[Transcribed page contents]
┌────────
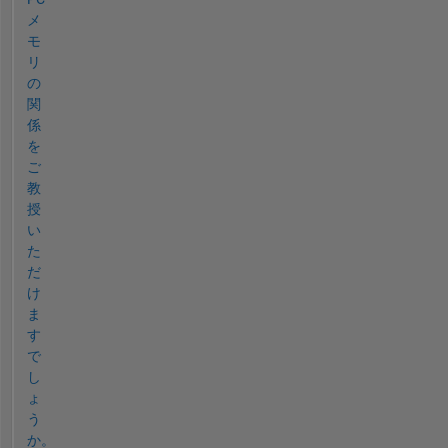
メ
モ
リ
の
関
係
を
ご
教
授
い
た
だ
け
ま
す
で
し
ょ
う
か。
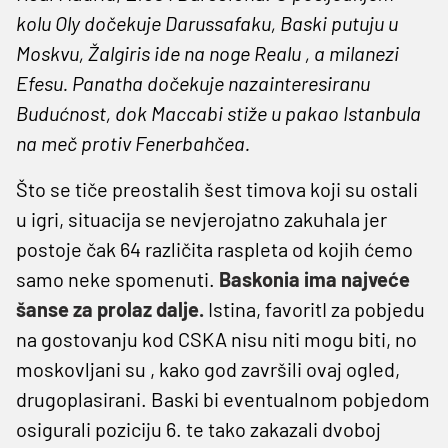
kolu Oly dočekuje Darussafaku, Baski putuju u
Moskvu, Žalgiris ide na noge Realu , a milanezi
Efesu. Panatha dočekuje nazainteresiranu
Budućnost, dok Maccabi stiže u pakao Istanbula
na meč protiv Fenerbahčea.
Što se tiče preostalih šest timova koji su ostali
u igri, situacija se nevjerojatno zakuhala jer
postoje čak 64 različita raspleta od kojih ćemo
samo neke spomenuti.
Baskonia ima najveće
šanse za prolaz dalje.
Istina, favoritI za pobjedu
na gostovanju kod CSKA nisu niti mogu biti, no
moskovljani su , kako god završili ovaj ogled,
drugoplasirani. Baski bi eventualnom pobjedom
osigurali poziciju 6. te tako zakazali dvoboj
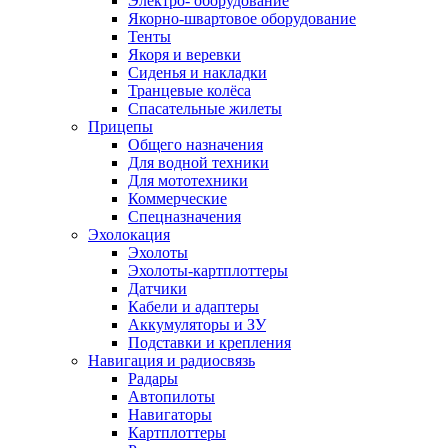
Электро- оборудование
Якорно-швартовое оборудование
Тенты
Якоря и веревки
Сиденья и накладки
Транцевые колёса
Спасательные жилеты
Прицепы
Общего назначения
Для водной техники
Для мототехники
Коммерческие
Спецназначения
Эхолокация
Эхолоты
Эхолоты-картплоттеры
Датчики
Кабели и адаптеры
Аккумуляторы и ЗУ
Подставки и крепления
Навигация и радиосвязь
Радары
Автопилоты
Навигаторы
Картплоттеры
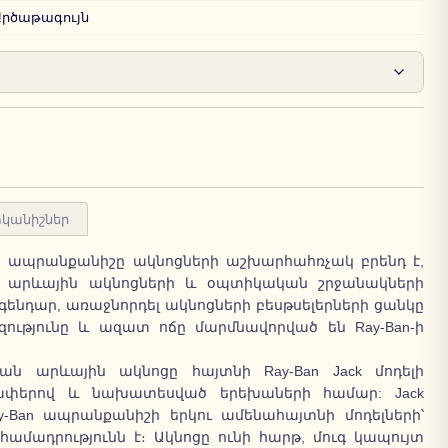
Արծաթագույն
կանիշներ
n ապրանքանիշը ակնոցների աշխարհահռչակ բրենդ է,
ղ արևային ակնոցների և օպտիկական շրջանակների
եգենդար, առաջնորդել ակնոցների բեսթսելերների ցանկը
ությունը և ազատ ոճը մարմնավորված են Ray-Ban-ի
ն արևային ակնոցը հայտնի Ray-Ban Jack մոդելի
չափերով և նախատեսված երեխաների համար: Jack
-Ban ապրանքանիշի երկու ամենահայտնի մոդելների՝
 համադրությունն է։ Ակնոցը ունի հարթ, մուգ կապույտ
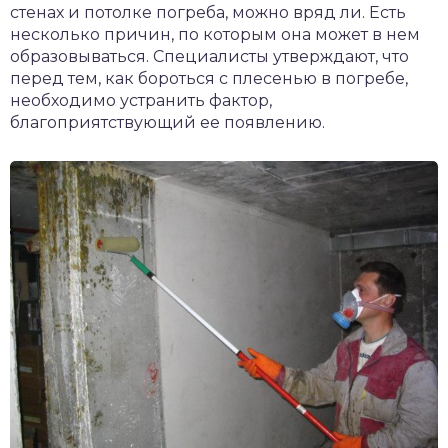
стенах и потолке погреба, можно вряд ли. Есть
несколько причин, по которым она может в нем
образовываться. Специалисты утверждают, что
перед тем, как бороться с плесенью в погребе,
необходимо устранить фактор,
благоприятствующий ее появлению.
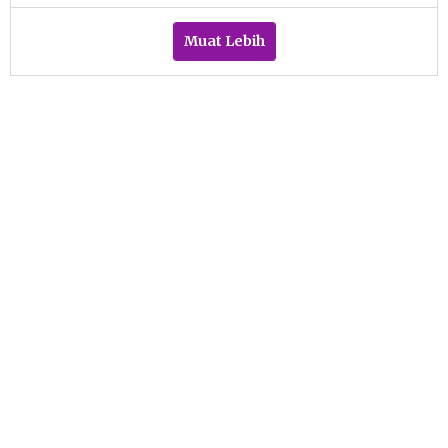
Sudar
Muat Lebih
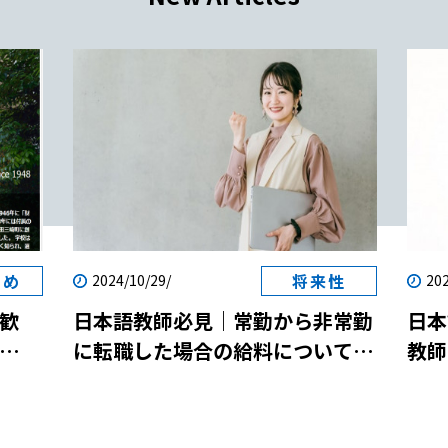
すめ
将来性
2024/10/29/
202
歓
日本語教師必見｜常勤から非常勤
日本
に転職した場合の給料について解
教師
両立
説！
説！
参加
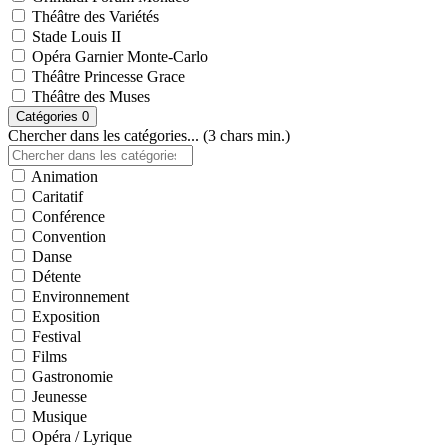
Théâtre des Variétés
Stade Louis II
Opéra Garnier Monte-Carlo
Théâtre Princesse Grace
Théâtre des Muses
Catégories
0
Chercher dans les catégories... (3 chars min.)
Animation
Caritatif
Conférence
Convention
Danse
Détente
Environnement
Exposition
Festival
Films
Gastronomie
Jeunesse
Musique
Opéra / Lyrique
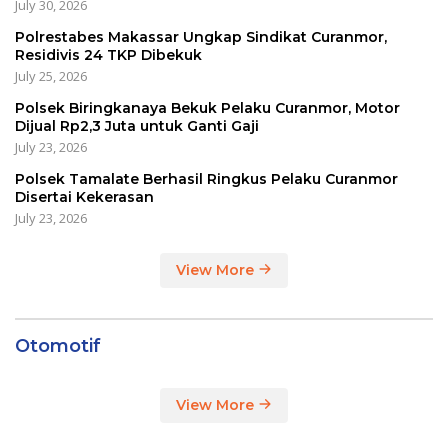
July 30, 2026
Polrestabes Makassar Ungkap Sindikat Curanmor,
Residivis 24 TKP Dibekuk
July 25, 2026
Polsek Biringkanaya Bekuk Pelaku Curanmor, Motor
Dijual Rp2,3 Juta untuk Ganti Gaji
July 23, 2026
Polsek Tamalate Berhasil Ringkus Pelaku Curanmor
Disertai Kekerasan
July 23, 2026
View More
Otomotif
View More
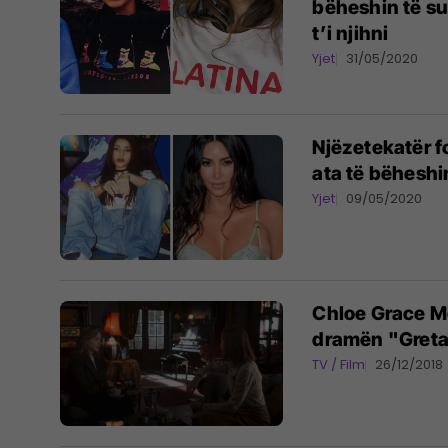
bëheshin të su
t’i njihni
Yjet
31/05/2020
Njëzetekatër f
ata të bëheshi
Yjet
09/05/2020
Chloe Grace Mo
dramën "Gret
TV / Film
26/12/2018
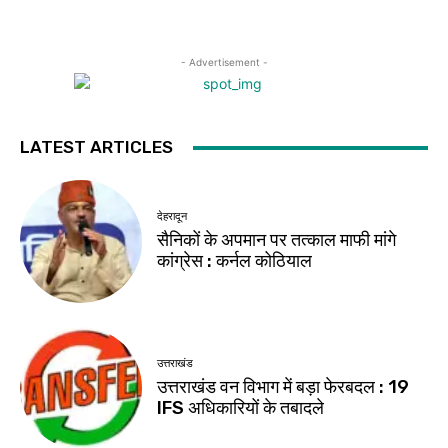
- Advertisement -
LATEST ARTICLES
देहरादून
सैनिकों के अपमान पर तत्काल माफी मांगे
कांग्रेस : कर्नल कोठियाल
उत्तराखंड
उत्तराखंड वन विभाग में बड़ा फेरबदल : 19
IFS अधिकारियों के तबादले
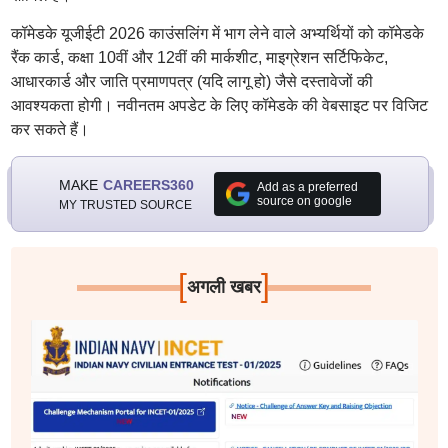
कॉमेडके यूजीईटी 2026 काउंसलिंग में भाग लेने वाले अभ्यर्थियों को कॉमेडके
रैंक कार्ड, कक्षा 10वीं और 12वीं की मार्कशीट, माइग्रेशन सर्टिफिकेट,
आधारकार्ड और जाति प्रमाणपत्र (यदि लागू हो) जैसे दस्तावेजों की
आवश्यकता होगी। नवीनतम अपडेट के लिए कॉमेडके की वेबसाइट पर विजिट
कर सकते हैं।
MAKE
CAREERS360
Add as a preferred
source on google
MY TRUSTED SOURCE
[
]
अगली खबर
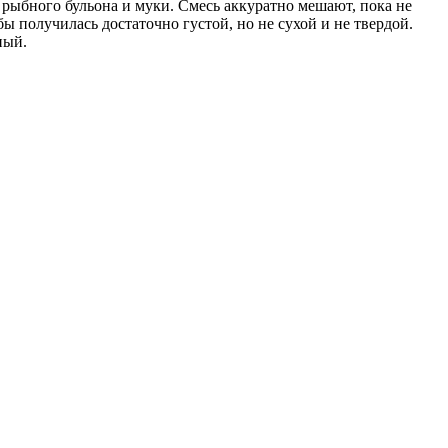
из рыбного бульона и муки. Смесь аккуратно мешают, пока не
ы получилась достаточно густой, но не сухой и не твердой.
ный.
└────────
[Work item]
Nothing except the lines from the one containing "եգենդար, առաջնորդել ակնոցների" through the one containing "образовываться. Специалисты утверждают, что" should appear in the answer, exactly as above and without pictures.

[Solution for this problem]
եգենդար, առաջնորդել ակնոցների բեսթսելերների ցանկը
ությունը և ազատ ոճը մարմնավորված են Ray-Ban-ի
ն արևային ակնոցը հայտնի Ray-Ban Jack մոդելի
չափերով և նախատեսված երեխաների համար: Jack
-Ban ապրանքանիշի երկու ամենահայտնի մոդելների՝
 համադրությունն է։ Ակնոցը ունի հարթ, մուգ կապույտ
стенах и потолке погреба, можно вряд ли. Есть
несколько причин, по которым она может в нем
образовываться. Специалисты утверждают, что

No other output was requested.